§ **DATA IN THIS EXERCISE**
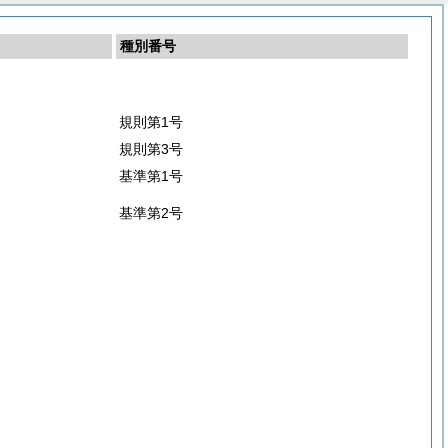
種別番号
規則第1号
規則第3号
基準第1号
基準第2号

==

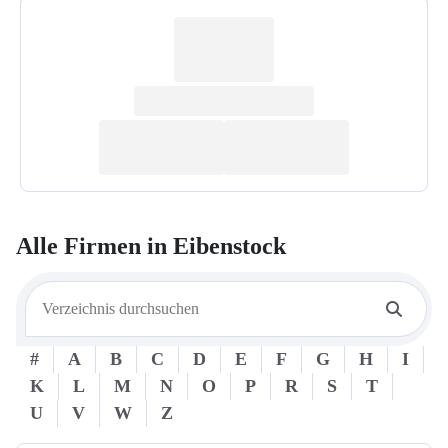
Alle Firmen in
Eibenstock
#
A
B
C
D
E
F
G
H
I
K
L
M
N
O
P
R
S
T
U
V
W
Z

---

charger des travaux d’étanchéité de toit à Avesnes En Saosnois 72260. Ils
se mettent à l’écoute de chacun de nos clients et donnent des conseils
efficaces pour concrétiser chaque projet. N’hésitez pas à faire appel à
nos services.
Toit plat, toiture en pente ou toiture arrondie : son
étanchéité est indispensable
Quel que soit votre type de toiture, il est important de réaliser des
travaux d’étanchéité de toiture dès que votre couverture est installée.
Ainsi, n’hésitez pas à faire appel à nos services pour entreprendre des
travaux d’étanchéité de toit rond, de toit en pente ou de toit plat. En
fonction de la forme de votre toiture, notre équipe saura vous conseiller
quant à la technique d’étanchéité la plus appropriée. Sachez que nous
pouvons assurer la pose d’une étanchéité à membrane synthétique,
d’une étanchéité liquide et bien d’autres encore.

§ **ACTIVITY**
Beginning with the line that has "pouvons assurer la" and ending with the line that has "d’une étanchéité liquide", set down the lines above exactly and include no others.

§ **SOLUTION BELOW**
pouvons assurer la pose d’une étanchéité à membrane synthétique,
d’une étanchéité liquide et bien d’autres encore.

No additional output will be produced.